• Extracted information:
____
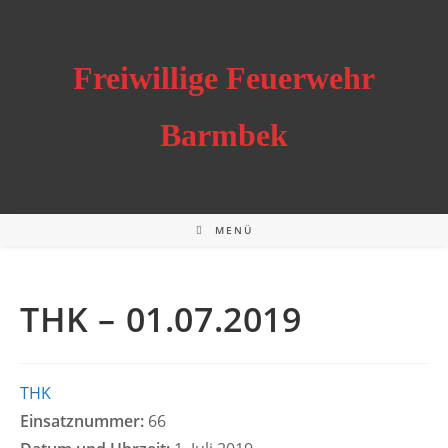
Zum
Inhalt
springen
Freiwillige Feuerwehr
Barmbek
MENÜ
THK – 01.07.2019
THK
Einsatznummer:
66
____
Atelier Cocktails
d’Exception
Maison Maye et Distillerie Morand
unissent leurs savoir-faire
____
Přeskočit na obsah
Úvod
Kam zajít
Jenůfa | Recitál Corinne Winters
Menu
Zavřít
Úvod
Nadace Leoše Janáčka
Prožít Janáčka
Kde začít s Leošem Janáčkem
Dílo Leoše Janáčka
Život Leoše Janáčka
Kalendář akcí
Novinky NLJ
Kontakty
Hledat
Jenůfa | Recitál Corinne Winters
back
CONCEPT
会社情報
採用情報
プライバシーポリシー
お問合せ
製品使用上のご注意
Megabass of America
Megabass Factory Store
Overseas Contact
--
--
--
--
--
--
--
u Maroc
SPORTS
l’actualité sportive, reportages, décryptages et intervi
____
• To do:
When the line with "Megabass of America" is reached in the data above, start copying there, and copy each line exactly until the line with "l’actualité sportive, reportages, décryptages" has been copied; copy nothing else.

• Solution to this exercise:
Megabass of America
Megabass Factory Store
Overseas Contact
--
--
--
--
--
--
--
u Maroc
SPORTS
l’actualité sportive, reportages, décryptages et intervi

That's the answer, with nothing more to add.